[Provided records]

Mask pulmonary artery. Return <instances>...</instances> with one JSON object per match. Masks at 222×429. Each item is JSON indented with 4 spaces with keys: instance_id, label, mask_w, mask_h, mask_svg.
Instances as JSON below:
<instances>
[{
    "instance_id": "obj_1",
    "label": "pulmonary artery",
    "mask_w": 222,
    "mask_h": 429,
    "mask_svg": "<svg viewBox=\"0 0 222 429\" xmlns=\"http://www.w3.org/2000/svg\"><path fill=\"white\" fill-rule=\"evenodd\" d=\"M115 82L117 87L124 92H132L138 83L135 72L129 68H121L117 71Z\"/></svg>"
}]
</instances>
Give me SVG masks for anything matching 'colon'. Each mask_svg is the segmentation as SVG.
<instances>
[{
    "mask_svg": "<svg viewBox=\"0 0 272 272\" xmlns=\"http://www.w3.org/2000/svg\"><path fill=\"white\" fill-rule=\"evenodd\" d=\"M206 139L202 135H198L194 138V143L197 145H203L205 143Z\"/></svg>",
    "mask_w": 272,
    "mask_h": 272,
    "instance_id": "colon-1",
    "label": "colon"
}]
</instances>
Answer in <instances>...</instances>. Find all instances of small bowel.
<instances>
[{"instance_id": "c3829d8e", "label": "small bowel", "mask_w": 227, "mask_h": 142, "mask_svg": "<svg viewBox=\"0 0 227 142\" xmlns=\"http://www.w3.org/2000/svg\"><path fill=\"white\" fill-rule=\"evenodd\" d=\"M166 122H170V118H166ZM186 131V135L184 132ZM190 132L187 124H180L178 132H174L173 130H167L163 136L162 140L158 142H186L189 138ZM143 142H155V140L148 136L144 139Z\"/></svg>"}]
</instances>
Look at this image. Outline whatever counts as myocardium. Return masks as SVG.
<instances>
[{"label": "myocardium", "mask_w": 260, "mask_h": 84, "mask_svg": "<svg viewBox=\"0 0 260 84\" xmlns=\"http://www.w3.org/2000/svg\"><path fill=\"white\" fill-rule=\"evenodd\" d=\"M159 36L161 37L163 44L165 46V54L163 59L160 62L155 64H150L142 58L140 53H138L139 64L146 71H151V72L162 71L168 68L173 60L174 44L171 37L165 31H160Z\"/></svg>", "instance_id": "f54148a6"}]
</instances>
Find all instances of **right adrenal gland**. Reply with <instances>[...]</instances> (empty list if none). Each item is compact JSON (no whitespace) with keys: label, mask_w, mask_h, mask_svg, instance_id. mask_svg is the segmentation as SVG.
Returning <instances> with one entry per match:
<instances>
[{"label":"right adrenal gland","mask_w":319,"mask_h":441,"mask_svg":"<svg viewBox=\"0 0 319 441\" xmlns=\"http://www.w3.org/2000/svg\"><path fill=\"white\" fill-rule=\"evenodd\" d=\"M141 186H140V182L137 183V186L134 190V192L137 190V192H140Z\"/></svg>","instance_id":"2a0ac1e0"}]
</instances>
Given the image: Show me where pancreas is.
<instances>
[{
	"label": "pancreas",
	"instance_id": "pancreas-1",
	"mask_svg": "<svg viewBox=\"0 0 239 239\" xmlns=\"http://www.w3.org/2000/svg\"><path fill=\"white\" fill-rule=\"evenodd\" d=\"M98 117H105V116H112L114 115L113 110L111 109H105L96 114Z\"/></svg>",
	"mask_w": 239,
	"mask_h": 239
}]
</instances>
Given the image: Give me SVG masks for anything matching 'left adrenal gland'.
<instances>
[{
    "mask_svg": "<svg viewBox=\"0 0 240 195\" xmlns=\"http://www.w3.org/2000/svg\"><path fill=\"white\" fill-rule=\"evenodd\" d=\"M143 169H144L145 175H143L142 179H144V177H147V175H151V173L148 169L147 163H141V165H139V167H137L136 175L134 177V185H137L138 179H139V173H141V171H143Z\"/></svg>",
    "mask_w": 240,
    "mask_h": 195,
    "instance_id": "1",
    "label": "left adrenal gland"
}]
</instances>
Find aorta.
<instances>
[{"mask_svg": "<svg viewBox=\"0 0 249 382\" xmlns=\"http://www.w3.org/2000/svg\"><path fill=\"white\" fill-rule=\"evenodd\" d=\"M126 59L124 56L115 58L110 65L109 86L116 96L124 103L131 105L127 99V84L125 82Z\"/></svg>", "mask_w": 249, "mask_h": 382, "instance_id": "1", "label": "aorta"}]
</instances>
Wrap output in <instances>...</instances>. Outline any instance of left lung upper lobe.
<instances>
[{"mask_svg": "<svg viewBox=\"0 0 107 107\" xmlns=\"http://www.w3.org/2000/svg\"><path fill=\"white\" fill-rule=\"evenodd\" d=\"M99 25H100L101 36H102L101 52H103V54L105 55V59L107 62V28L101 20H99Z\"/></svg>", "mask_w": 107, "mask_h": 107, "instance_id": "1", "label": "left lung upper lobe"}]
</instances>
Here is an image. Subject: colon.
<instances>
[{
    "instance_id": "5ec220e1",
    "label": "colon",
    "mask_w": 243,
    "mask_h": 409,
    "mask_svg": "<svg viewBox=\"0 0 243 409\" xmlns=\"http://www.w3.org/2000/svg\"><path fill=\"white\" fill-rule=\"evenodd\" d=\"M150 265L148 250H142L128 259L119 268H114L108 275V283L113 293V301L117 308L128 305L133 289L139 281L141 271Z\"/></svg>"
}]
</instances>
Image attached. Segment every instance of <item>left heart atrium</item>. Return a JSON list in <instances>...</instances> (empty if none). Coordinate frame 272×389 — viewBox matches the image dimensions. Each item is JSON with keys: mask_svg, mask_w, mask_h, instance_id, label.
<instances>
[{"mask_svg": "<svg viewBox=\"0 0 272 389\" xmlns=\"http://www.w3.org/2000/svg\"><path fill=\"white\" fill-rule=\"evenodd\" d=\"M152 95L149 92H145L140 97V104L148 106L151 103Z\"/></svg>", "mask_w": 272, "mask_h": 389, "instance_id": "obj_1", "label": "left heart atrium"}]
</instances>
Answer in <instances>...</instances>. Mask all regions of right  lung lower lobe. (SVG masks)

[/Provided records]

* _Exercise requirements_
Nothing in the entries should be skipped. Output them all exactly.

* _Answer to the problem_
Mask pulmonary artery. Return <instances>...</instances> with one JSON object per match. Masks at 222×429. Each item is JSON indented with 4 spaces with keys: instance_id, label, mask_w, mask_h, mask_svg.
Instances as JSON below:
<instances>
[{
    "instance_id": "obj_1",
    "label": "pulmonary artery",
    "mask_w": 222,
    "mask_h": 429,
    "mask_svg": "<svg viewBox=\"0 0 222 429\" xmlns=\"http://www.w3.org/2000/svg\"><path fill=\"white\" fill-rule=\"evenodd\" d=\"M115 82L117 87L124 92H132L138 83L135 72L129 68H121L117 71Z\"/></svg>"
}]
</instances>
Give me SVG masks for anything matching 'colon'. Each mask_svg is the segmentation as SVG.
<instances>
[{
    "mask_svg": "<svg viewBox=\"0 0 272 272\" xmlns=\"http://www.w3.org/2000/svg\"><path fill=\"white\" fill-rule=\"evenodd\" d=\"M206 139L202 135H198L194 138V143L197 145H203L205 143Z\"/></svg>",
    "mask_w": 272,
    "mask_h": 272,
    "instance_id": "colon-1",
    "label": "colon"
}]
</instances>
Answer in <instances>...</instances>. Find all instances of small bowel.
<instances>
[{"instance_id": "c3829d8e", "label": "small bowel", "mask_w": 227, "mask_h": 142, "mask_svg": "<svg viewBox=\"0 0 227 142\" xmlns=\"http://www.w3.org/2000/svg\"><path fill=\"white\" fill-rule=\"evenodd\" d=\"M166 122H170V118H166ZM186 131V135L184 132ZM190 132L187 124H180L178 132H174L173 130H167L163 136L162 140L158 142H186L189 138ZM143 142H155V140L148 136L144 139Z\"/></svg>"}]
</instances>
Look at this image. Outline whatever counts as myocardium. Return masks as SVG.
<instances>
[{"label": "myocardium", "mask_w": 260, "mask_h": 84, "mask_svg": "<svg viewBox=\"0 0 260 84\" xmlns=\"http://www.w3.org/2000/svg\"><path fill=\"white\" fill-rule=\"evenodd\" d=\"M159 36L161 37L163 44L165 46V54L163 59L160 62L155 64H150L142 58L140 53H138L139 64L146 71H151V72L162 71L168 68L173 60L174 44L171 37L165 31H160Z\"/></svg>", "instance_id": "f54148a6"}]
</instances>
Find all instances of **right adrenal gland**. Reply with <instances>[...]</instances> (empty list if none). Each item is compact JSON (no whitespace) with keys: label, mask_w, mask_h, mask_svg, instance_id. mask_svg is the segmentation as SVG.
Returning <instances> with one entry per match:
<instances>
[{"label":"right adrenal gland","mask_w":319,"mask_h":441,"mask_svg":"<svg viewBox=\"0 0 319 441\" xmlns=\"http://www.w3.org/2000/svg\"><path fill=\"white\" fill-rule=\"evenodd\" d=\"M141 186H140V182L137 183V186L134 190V192L137 190V192H140Z\"/></svg>","instance_id":"2a0ac1e0"}]
</instances>
Given the image: Show me where pancreas is.
<instances>
[{
	"label": "pancreas",
	"instance_id": "pancreas-1",
	"mask_svg": "<svg viewBox=\"0 0 239 239\" xmlns=\"http://www.w3.org/2000/svg\"><path fill=\"white\" fill-rule=\"evenodd\" d=\"M98 117H105V116H112L114 115L113 110L111 109H105L96 114Z\"/></svg>",
	"mask_w": 239,
	"mask_h": 239
}]
</instances>
Given the image: Give me SVG masks for anything matching 'left adrenal gland'.
<instances>
[{
    "mask_svg": "<svg viewBox=\"0 0 240 195\" xmlns=\"http://www.w3.org/2000/svg\"><path fill=\"white\" fill-rule=\"evenodd\" d=\"M143 169H144L145 175H143L142 179H144V177H147V175H151V173L148 169L147 163H141V165H139V167H137L136 175L134 177V185H137L138 179H139V173H141V171H143Z\"/></svg>",
    "mask_w": 240,
    "mask_h": 195,
    "instance_id": "1",
    "label": "left adrenal gland"
}]
</instances>
Find aorta.
<instances>
[{"mask_svg": "<svg viewBox=\"0 0 249 382\" xmlns=\"http://www.w3.org/2000/svg\"><path fill=\"white\" fill-rule=\"evenodd\" d=\"M126 59L124 56L115 58L110 65L109 86L116 96L124 103L131 105L127 99V84L125 82Z\"/></svg>", "mask_w": 249, "mask_h": 382, "instance_id": "1", "label": "aorta"}]
</instances>
Wrap output in <instances>...</instances>. Outline any instance of left lung upper lobe.
<instances>
[{"mask_svg": "<svg viewBox=\"0 0 107 107\" xmlns=\"http://www.w3.org/2000/svg\"><path fill=\"white\" fill-rule=\"evenodd\" d=\"M99 25H100L101 36H102L101 52H103V54L105 55V59L107 62V28L101 20H99Z\"/></svg>", "mask_w": 107, "mask_h": 107, "instance_id": "1", "label": "left lung upper lobe"}]
</instances>
Here is an image. Subject: colon.
<instances>
[{
    "instance_id": "5ec220e1",
    "label": "colon",
    "mask_w": 243,
    "mask_h": 409,
    "mask_svg": "<svg viewBox=\"0 0 243 409\" xmlns=\"http://www.w3.org/2000/svg\"><path fill=\"white\" fill-rule=\"evenodd\" d=\"M150 265L148 250H142L128 259L119 268H114L108 275V283L113 293V301L117 308L128 305L133 289L139 281L141 271Z\"/></svg>"
}]
</instances>
Image attached. Segment every instance of <item>left heart atrium</item>. Return a JSON list in <instances>...</instances> (empty if none). Coordinate frame 272×389 — viewBox matches the image dimensions. Each item is JSON with keys: mask_svg, mask_w, mask_h, instance_id, label.
<instances>
[{"mask_svg": "<svg viewBox=\"0 0 272 389\" xmlns=\"http://www.w3.org/2000/svg\"><path fill=\"white\" fill-rule=\"evenodd\" d=\"M152 95L149 92H145L140 97V104L148 106L151 103Z\"/></svg>", "mask_w": 272, "mask_h": 389, "instance_id": "obj_1", "label": "left heart atrium"}]
</instances>
Answer in <instances>...</instances>. Mask all regions of right  lung lower lobe. (SVG masks)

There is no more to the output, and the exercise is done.